Life’s more soup than feasts and wisdom comes with learning what to do with the leftovers. Mama made soup on Monday with the bone left from the Sunday roast. There’s something to be said for a kind of peace that comes with predictable moments. Small rituals that mark more than time.
Last week I made an apple pie. Haven’t done one since Jud died. There’s a touch in handling pie dough and I, apparently, lost it over almost eight years. Even though I used my “holy” roller, a rolling pin bought at the Kutztown fair almost fifty years ago. The Amish and Mennonites know how to make pies. Call it a generalization if you wish but, “It’s true!” Michigan Marty and Dale met us there. Faithful friends.
This pie looked too perfect to be good. And it wasn’t. The top crust came out like a frisbee sprinkled with sugar. It was to be Gordon’s birthday “cake” and Gail thought it would be a sweet surprise for his birthday lunch. Well, the surprise part worked. Even though we’ve been friends forever, I still felt like I needed to get them to sign something stating they wouldn’t sue if they lost teeth or worse. Gail, as only she could, commented on the apples and how much love she tasted in the pie.

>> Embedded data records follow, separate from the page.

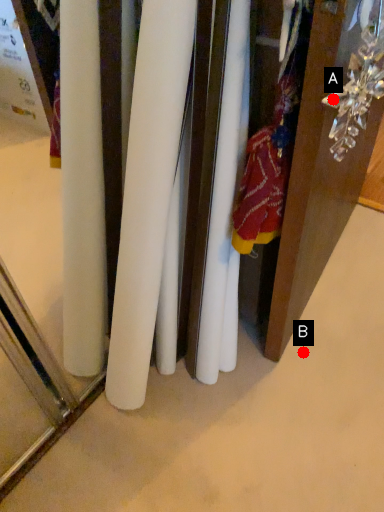 Question: Two points are circled on the image, labeled by A and B beside each circle. Among these points, which one is farthest from the camera?

Choices:
 (A) A is further
 (B) B is further

Answer: (B) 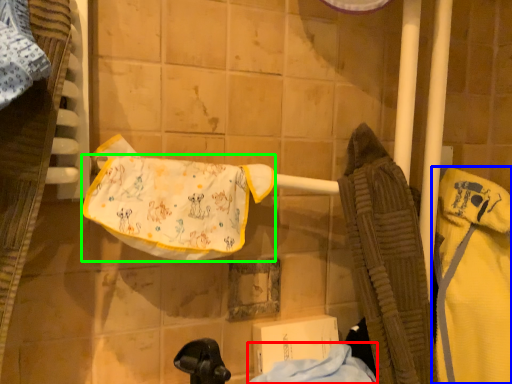 Question: Which object is positioned farthest from cloth (highlighted by a red box)? Select from bathrobe (highlighted by a blue box) and underclothes (highlighted by a green box).

Choices:
 (A) bathrobe
 (B) underclothes

Answer: (B) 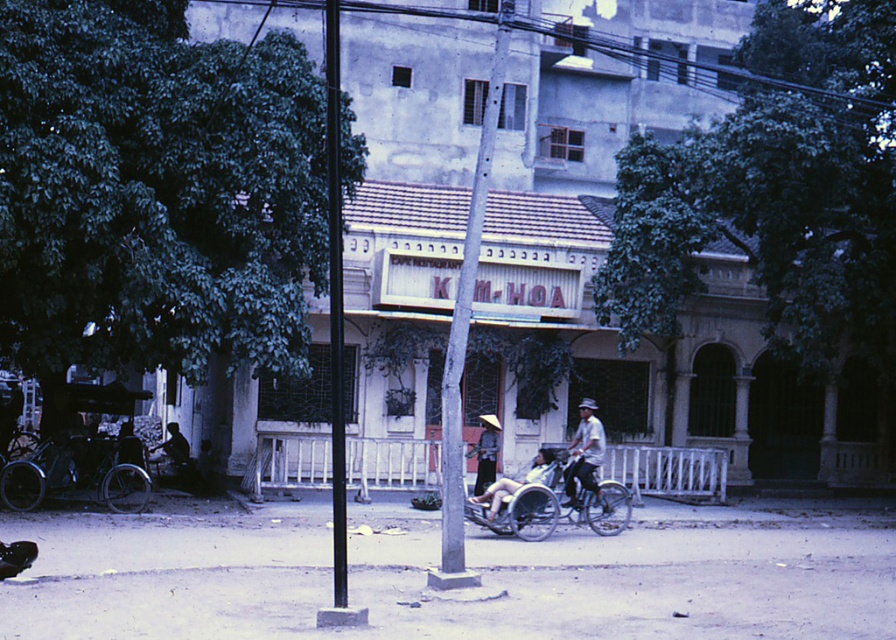 Question: Can you confirm if metallic silver tricycle at lower left is smaller than light brown wooden bicycle at center?

Choices:
 (A) yes
 (B) no

Answer: (B)

Question: Which point appears closest to the camera in this image?

Choices:
 (A) (445, 588)
 (B) (522, 483)

Answer: (A)

Question: Which of the following is the farthest from the observer?

Choices:
 (A) (490, 445)
 (B) (179, 460)
 (C) (90, 454)

Answer: (B)

Question: Can you confirm if light brown wooden bicycle at center is positioned below silhouette of person at left?

Choices:
 (A) yes
 (B) no

Answer: (B)

Question: Which object is positioned farthest from the light brown wooden cart at center?

Choices:
 (A) metallic silver tricycle at lower left
 (B) gray concrete pole at center

Answer: (A)

Question: Does matte white hat at center appear on the right side of silhouette of person at left?

Choices:
 (A) yes
 (B) no

Answer: (A) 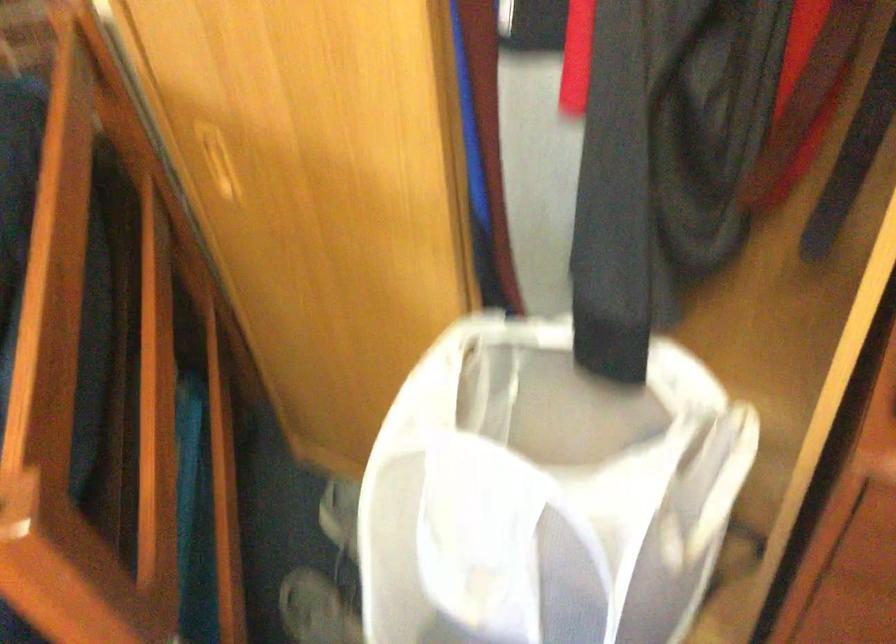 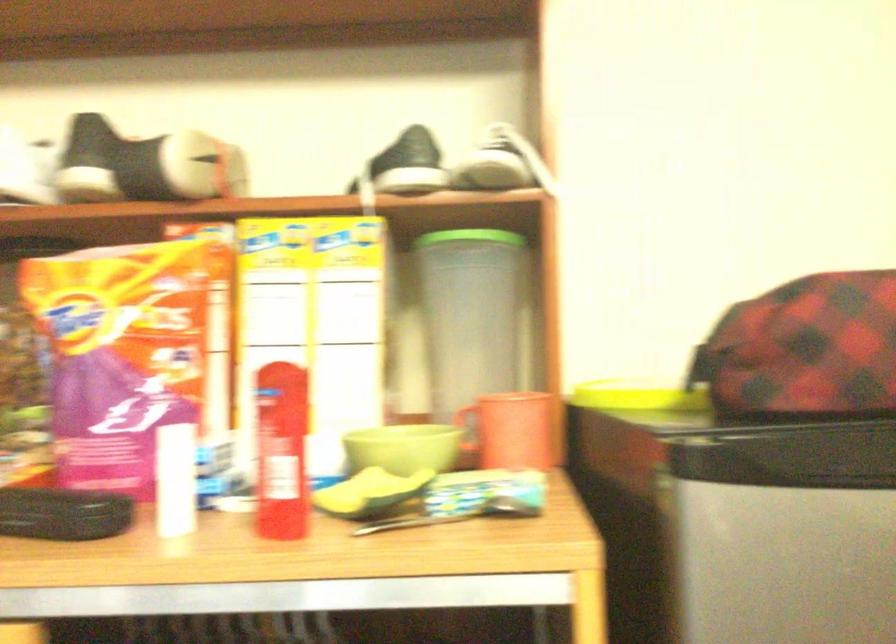 Looking at this image, the images are taken continuously from a first-person perspective. In which direction is your viewpoint rotating?

The camera's rotation is toward right-up. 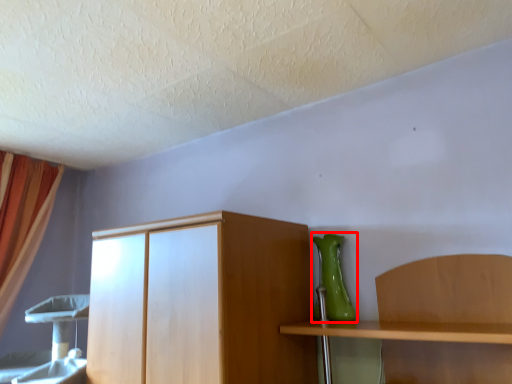 Question: From the image's perspective, what is the correct spatial relationship of vase (annotated by the red box) in relation to curtain?

Choices:
 (A) below
 (B) above

Answer: (B) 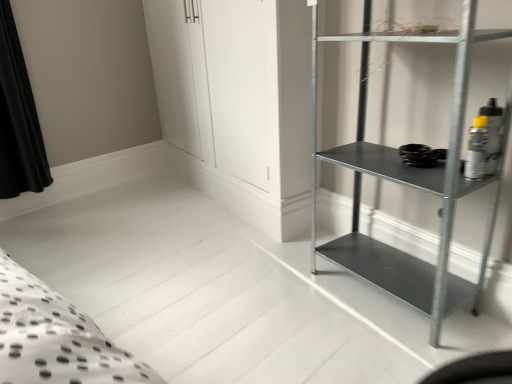 The image size is (512, 384). Describe the element at coordinates (384, 268) in the screenshot. I see `metallic gray shelf at right` at that location.

What is the approximate height of metallic gray shelf at right?

It is 24.07 centimeters.

The height and width of the screenshot is (384, 512). I want to click on metallic gray shelf at right, so click(384, 268).

At what (x,y) coordinates should I click in order to perform the action: click on metallic gray shelf at right. Please return your answer as a coordinate pair (x, y). Looking at the image, I should click on (409, 181).

This screenshot has height=384, width=512. What do you see at coordinates (409, 181) in the screenshot?
I see `metallic gray shelf at right` at bounding box center [409, 181].

This screenshot has width=512, height=384. Find the location of `metallic gray shelf at right`. metallic gray shelf at right is located at coordinates (384, 268).

Is metallic gray shelf at right to the left or to the right of metallic gray shelf at right in the image?

Based on their positions, metallic gray shelf at right is located to the right of metallic gray shelf at right.

Considering their positions, is metallic gray shelf at right located in front of or behind metallic gray shelf at right?

metallic gray shelf at right is positioned farther from the viewer than metallic gray shelf at right.

Which point is more forward, (403, 267) or (470, 22)?

The point (470, 22) is in front.

From the image's perspective, is metallic gray shelf at right below metallic gray shelf at right?

Yes.

From a real-world perspective, between metallic gray shelf at right and metallic gray shelf at right, who is vertically higher?

metallic gray shelf at right.

Looking at their sizes, would you say metallic gray shelf at right is wider or thinner than metallic gray shelf at right?

In the image, metallic gray shelf at right appears to be more narrow than metallic gray shelf at right.

Can you confirm if metallic gray shelf at right is shorter than metallic gray shelf at right?

Yes, metallic gray shelf at right is shorter than metallic gray shelf at right.

Does metallic gray shelf at right have a smaller size compared to metallic gray shelf at right?

Indeed, metallic gray shelf at right has a smaller size compared to metallic gray shelf at right.

Is metallic gray shelf at right situated inside metallic gray shelf at right or outside?

metallic gray shelf at right is outside metallic gray shelf at right.

Is metallic gray shelf at right far away from metallic gray shelf at right?

metallic gray shelf at right is actually quite close to metallic gray shelf at right.

Is metallic gray shelf at right oriented away from metallic gray shelf at right?

No, metallic gray shelf at right is not at the back of metallic gray shelf at right.

How many degrees apart are the facing directions of metallic gray shelf at right and metallic gray shelf at right?

metallic gray shelf at right and metallic gray shelf at right are facing 0.549 degrees away from each other.

You are a GUI agent. You are given a task and a screenshot of the screen. Output one action in this format:
    pyautogui.click(x=<x>, y=<y>)
    Task: Click on the shelf located above the metallic gray shelf at right (from the image's perspective)
    
    Given the screenshot: What is the action you would take?
    pyautogui.click(x=409, y=181)

Between metallic gray shelf at right and metallic gray shelf at right, which one appears on the left side from the viewer's perspective?

metallic gray shelf at right.

Is metallic gray shelf at right positioned behind metallic gray shelf at right?

That is False.

Is point (505, 149) farther from camera compared to point (355, 238)?

No, (505, 149) is in front of (355, 238).

From the image's perspective, which one is positioned higher, metallic gray shelf at right or metallic gray shelf at right?

metallic gray shelf at right is shown above in the image.

From a real-world perspective, is metallic gray shelf at right above or below metallic gray shelf at right?

In terms of real-world spatial position, metallic gray shelf at right is above metallic gray shelf at right.

Considering the sizes of objects metallic gray shelf at right and metallic gray shelf at right in the image provided, who is wider, metallic gray shelf at right or metallic gray shelf at right?

With larger width is metallic gray shelf at right.

Who is taller, metallic gray shelf at right or metallic gray shelf at right?

With more height is metallic gray shelf at right.

Does metallic gray shelf at right have a larger size compared to metallic gray shelf at right?

Yes.

Is metallic gray shelf at right inside or outside of metallic gray shelf at right?

metallic gray shelf at right is located beyond the bounds of metallic gray shelf at right.

Are metallic gray shelf at right and metallic gray shelf at right far apart?

No.

Is metallic gray shelf at right oriented towards metallic gray shelf at right?

No, metallic gray shelf at right is not oriented towards metallic gray shelf at right.

How much distance is there between metallic gray shelf at right and metallic gray shelf at right?

The distance of metallic gray shelf at right from metallic gray shelf at right is 7.73 inches.

Find the location of a particular element. The height and width of the screenshot is (384, 512). shelf that appears above the metallic gray shelf at right (from the image's perspective) is located at coordinates (409, 181).

Where is `cabinet behind the metallic gray shelf at right`? This screenshot has width=512, height=384. cabinet behind the metallic gray shelf at right is located at coordinates (384, 268).

The image size is (512, 384). Find the location of `cabinet below the metallic gray shelf at right (from the image's perspective)`. cabinet below the metallic gray shelf at right (from the image's perspective) is located at coordinates (384, 268). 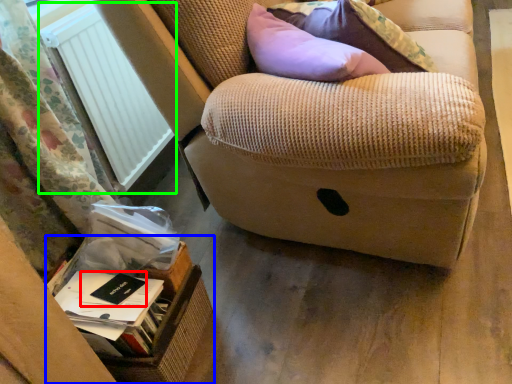 Question: Which is nearer to the paperback book (highlighted by a red box)? cardboard box (highlighted by a blue box) or radiator (highlighted by a green box).

Choices:
 (A) cardboard box
 (B) radiator

Answer: (A) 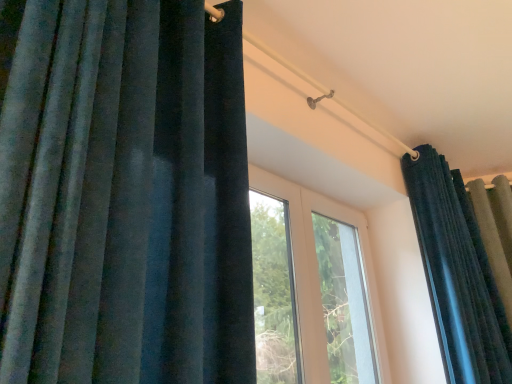 Question: Considering the relative positions of velvet dark blue curtain at upper right, positioned as the 2th curtain in left-to-right order, and velvet dark blue curtain at left, acting as the 1th curtain starting from the front, in the image provided, is velvet dark blue curtain at upper right, positioned as the 2th curtain in left-to-right order, behind velvet dark blue curtain at left, acting as the 1th curtain starting from the front,?

Choices:
 (A) yes
 (B) no

Answer: (A)

Question: From the image's perspective, is velvet dark blue curtain at upper right, which appears as the first curtain when viewed from the right, located beneath velvet dark blue curtain at left, arranged as the 2th curtain when viewed from the back?

Choices:
 (A) no
 (B) yes

Answer: (B)

Question: Does velvet dark blue curtain at upper right, which appears as the first curtain when viewed from the right, appear on the right side of velvet dark blue curtain at left, acting as the 1th curtain starting from the front?

Choices:
 (A) no
 (B) yes

Answer: (B)

Question: Is velvet dark blue curtain at upper right, which appears as the first curtain when viewed from the right, positioned in front of velvet dark blue curtain at left, arranged as the 2th curtain when viewed from the back?

Choices:
 (A) yes
 (B) no

Answer: (B)

Question: Considering the relative sizes of velvet dark blue curtain at upper right, which appears as the first curtain when viewed from the right, and velvet dark blue curtain at left, which ranks as the 1th curtain in left-to-right order, in the image provided, is velvet dark blue curtain at upper right, which appears as the first curtain when viewed from the right, bigger than velvet dark blue curtain at left, which ranks as the 1th curtain in left-to-right order,?

Choices:
 (A) yes
 (B) no

Answer: (A)

Question: Considering the positions of point tap(57, 31) and point tap(480, 254), is point tap(57, 31) closer or farther from the camera than point tap(480, 254)?

Choices:
 (A) closer
 (B) farther

Answer: (A)

Question: Looking at their shapes, would you say velvet dark blue curtain at left, acting as the 1th curtain starting from the front, is wider or thinner than velvet dark blue curtain at upper right, the first curtain positioned from the back?

Choices:
 (A) thin
 (B) wide

Answer: (A)

Question: Considering the relative positions of velvet dark blue curtain at left, acting as the 1th curtain starting from the front, and velvet dark blue curtain at upper right, which appears as the first curtain when viewed from the right, in the image provided, is velvet dark blue curtain at left, acting as the 1th curtain starting from the front, to the left or to the right of velvet dark blue curtain at upper right, which appears as the first curtain when viewed from the right,?

Choices:
 (A) left
 (B) right

Answer: (A)

Question: Is velvet dark blue curtain at left, which is counted as the second curtain, starting from the right, spatially inside velvet dark blue curtain at upper right, which appears as the second curtain when viewed from the front, or outside of it?

Choices:
 (A) outside
 (B) inside

Answer: (A)

Question: From a real-world perspective, is velvet dark blue curtain at upper right, which appears as the second curtain when viewed from the front, above or below transparent glass window at center?

Choices:
 (A) above
 (B) below

Answer: (A)

Question: Looking at their shapes, would you say velvet dark blue curtain at upper right, which appears as the second curtain when viewed from the front, is wider or thinner than transparent glass window at center?

Choices:
 (A) wide
 (B) thin

Answer: (A)

Question: From their relative heights in the image, would you say velvet dark blue curtain at upper right, the first curtain positioned from the back, is taller or shorter than transparent glass window at center?

Choices:
 (A) short
 (B) tall

Answer: (B)

Question: Looking at the image, does velvet dark blue curtain at upper right, the first curtain positioned from the back, seem bigger or smaller compared to transparent glass window at center?

Choices:
 (A) big
 (B) small

Answer: (A)

Question: In terms of size, does transparent glass window at center appear bigger or smaller than velvet dark blue curtain at upper right, positioned as the 2th curtain in left-to-right order?

Choices:
 (A) small
 (B) big

Answer: (A)

Question: Looking at their shapes, would you say transparent glass window at center is wider or thinner than velvet dark blue curtain at upper right, the first curtain positioned from the back?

Last Thursday I connected by Zoom to a national debate on Public Health, sponsored by Braver Angels. It’s an organization with the goal of “uniting red and blue Americans in a working alliance to depolarize America.” While Dr Francis Collins and my son-in-love, Dr. Matt Willis, were part of the pro team, it was the manner in which those against and those for spoke to each other through “Madam Chairman.” At the heart of why it worked was more than format. It was the desire to listen and treat each person as worth the time it takes to pay attention to more than words. Civil discourse.
And after all the feasting and shouting, “Christ is risen!” returns to just another Monday, I take hope from a simple meal. Soup, of sorts. Jesus fries fish on an outdoor fire and invites the disciples who’d gone fishing with Peter to “Come and have breakfast.” (John 21: 12, NLT)
They come. But Peter craves more than food. Seeing the fire must’ve reminded him of his biggest failure and he had many. Not long ago, he stood outside by another fire and denied three times that he even knew Jesus.
So Jesus took him aside. Maybe draped his arm around Peter’s sagging shoulders, drawing him close with his nail pierced hand. Then asked three times, “Do you love me, Peter?” And Peter ends up the third time saying what’s true for all of us, “Lord, you know everything.” Then added, ‘ You know I love you.” (v.17)Forgiveness and reconciliation.
Monday’s a good day to make soup with some holy leftovers.
So no one’s left hungry to be remembered, heard, forgiven or loved.
Or given a pie worth a story, but not a second bite.